We either put deposits in the account or we’re taking out of the account. So you need to realize, and I’m not gonna pick on husbands, but especially husbands, but wives also, everything you do, everything you say to your spouse is either adding to the love bank or subtracting from the love bank. And like any bank, you know, after you had so many withdrawals, the account’s empty and they close the account.
And that’s what happens to so many people. They’ve got so many problems in their relationship and they don’t know answers for it, and finally the accounts are closed and they just don’t wanna deal with the other person. So we’re gonna talk about the importance of the love bank.
So just think about something you may say, and we’re gonna be talking about this later in communication, but something you may say that may be a withdrawal from your love bank.
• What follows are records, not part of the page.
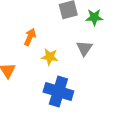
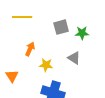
gray triangle: (84, 48) -> (74, 58), turned -32

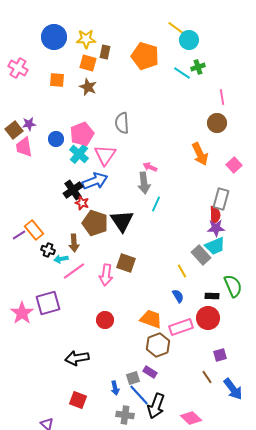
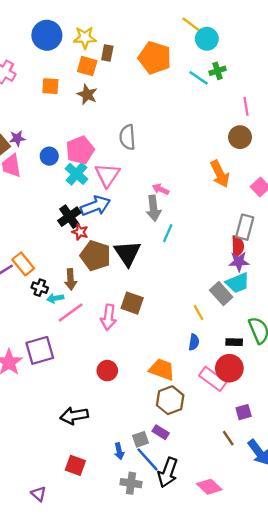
blue semicircle: (178, 296) -> (194, 342), turned 40
pink rectangle: (181, 327) -> (213, 379), moved, turned 55

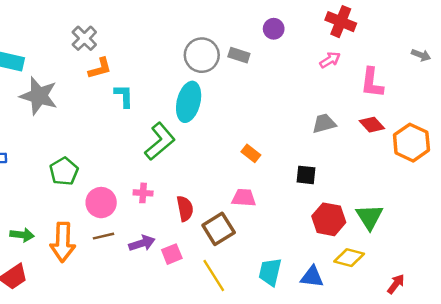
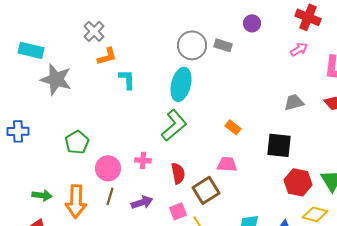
green L-shape: (160, 141) -> (174, 125), moved
black square: (306, 175) -> (279, 145), size x1.5
brown line: (103, 236) -> (110, 196), turned -60
pink square: (172, 254) -> (178, 211), moved

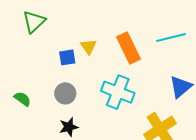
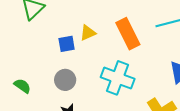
yellow triangle: (88, 47) -> (88, 33), turned 42

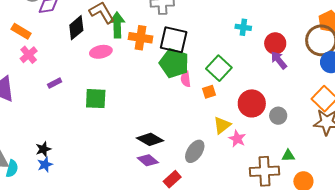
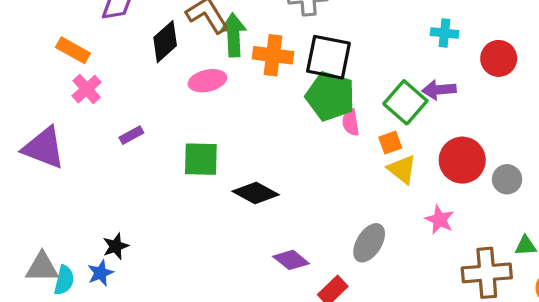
purple arrow: (279, 60) -> (439, 90), moved, turned -54
yellow triangle: (222, 125) -> (402, 169), moved, turned -42
black diamond: (150, 139) -> (256, 193), moved
blue star: (45, 165) -> (100, 273), moved

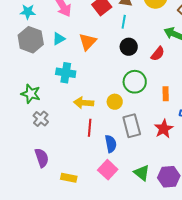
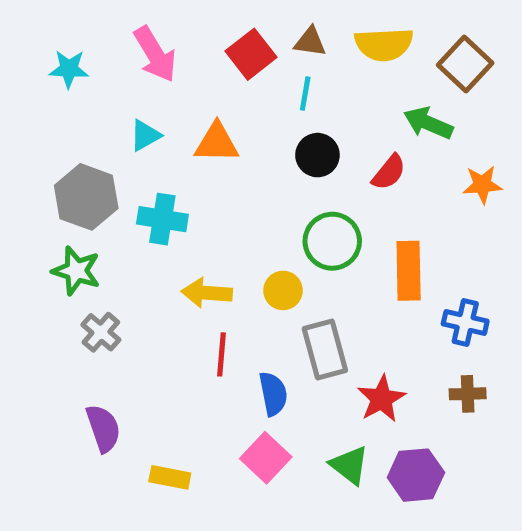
gray hexagon: (31, 40) -> (86, 197), moved
orange triangle: (88, 42) -> (217, 143), turned 48
orange rectangle: (166, 94) -> (409, 271), size x1.6
red star: (164, 129) -> (381, 399), moved

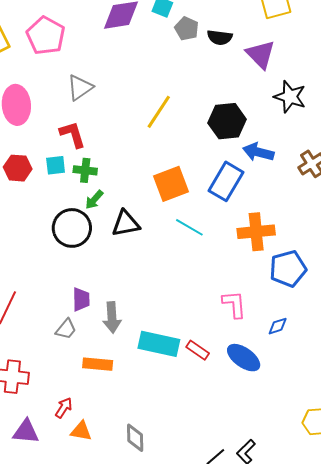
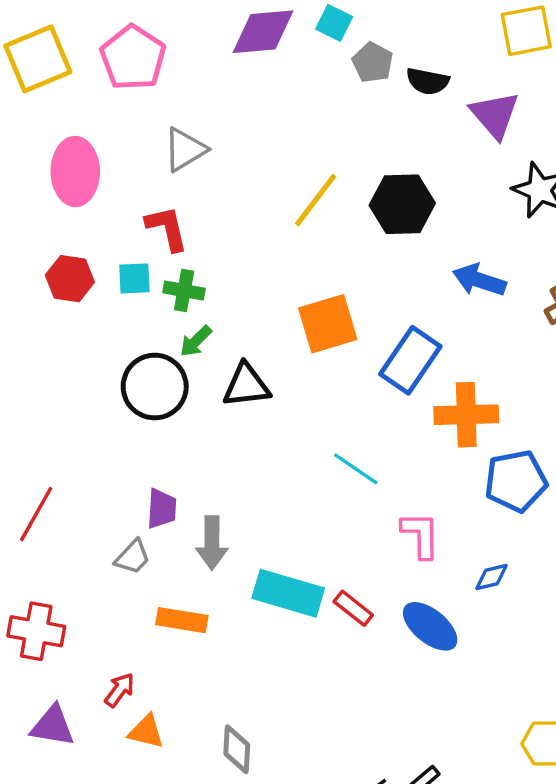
black hexagon: (227, 121) -> (402, 204), moved
blue rectangle: (226, 181) -> (410, 360), moved
cyan line: (189, 227) -> (356, 469), moved

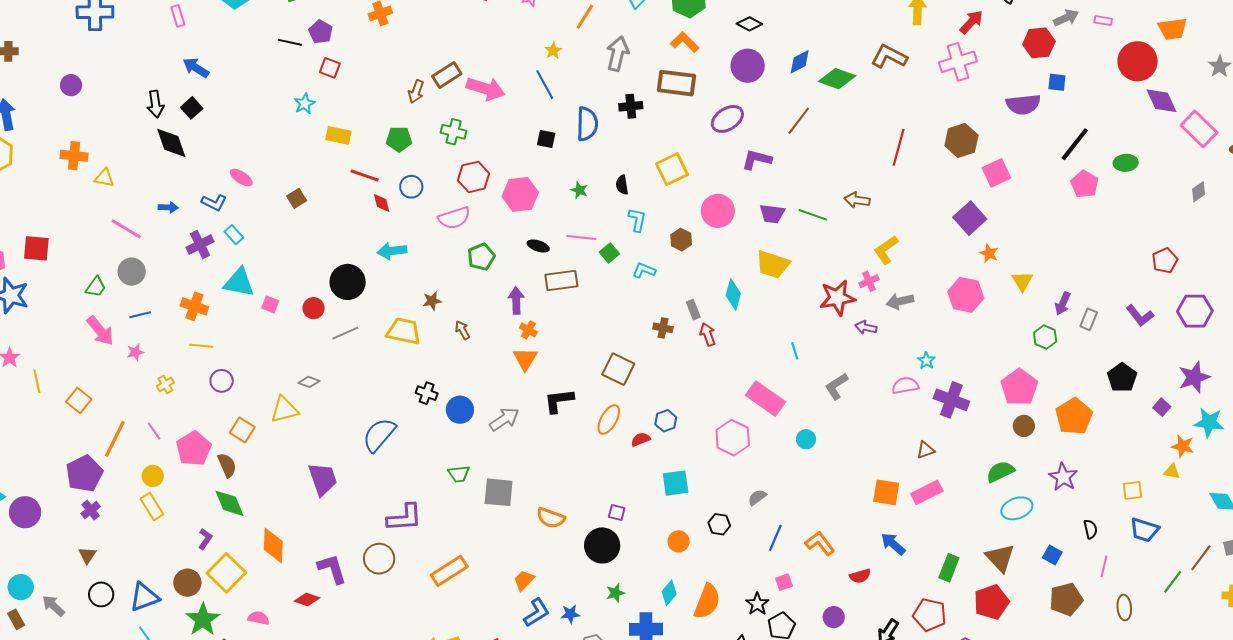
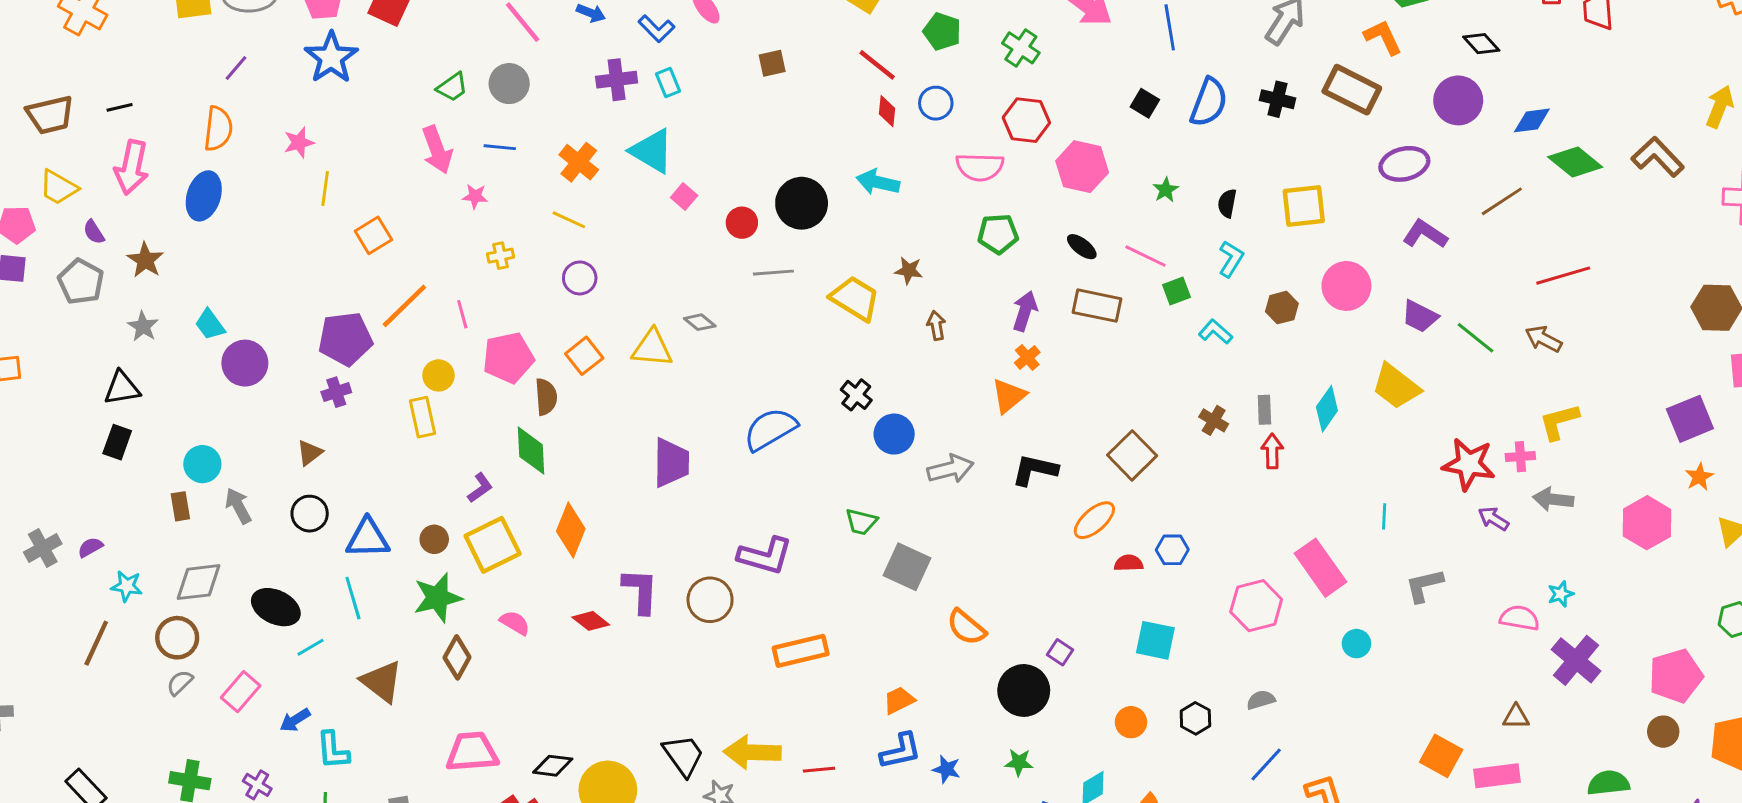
red line: (899, 147) -> (1563, 276), moved, turned 39
brown circle: (187, 583) -> (434, 539), size x0.7

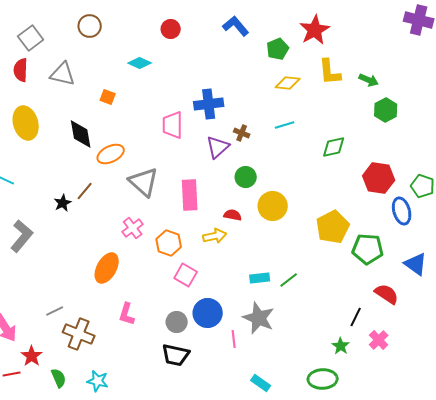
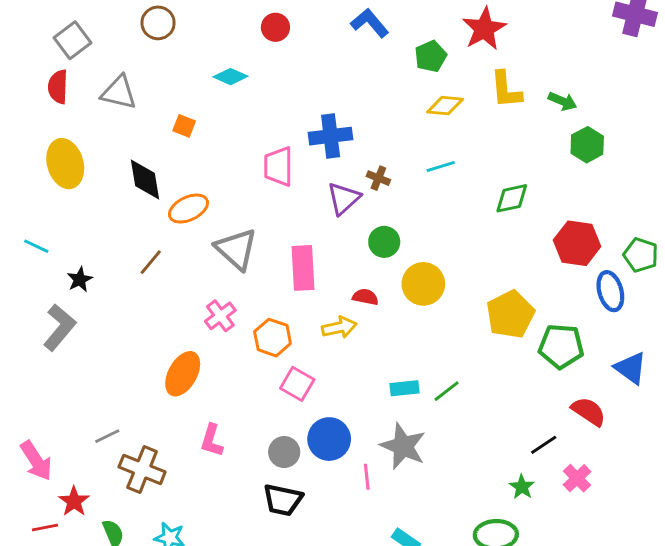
black star: (63, 203) -> (80, 280), moved
black line: (356, 317) -> (544, 445), turned 30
Write that down, okay? And then I’m gonna want you to share that with your spouse here in just a little bit. And spouses, when you see what they wrote down, ask them to explain to you why that is a withdrawal.
Because usually to us, we see our needs and we’re assuming everybody else is gonna be like ours, and that’s just not the case. I mean, God created us so different, which is a blessing, it’d be sad if we were all alike. It means, you know, if three of us were like me, two of you aren’t needed, and I’d hope it’d be you two that were taken out, not me.
So in understanding the different needs, I want you two to talk about this. After you’ve written that down, and then also write on that same list so you can do this, what would be a deposit? What could your spouse do or say that would be a deposit into your love bank account? Write that down, and then we’ll talk about it.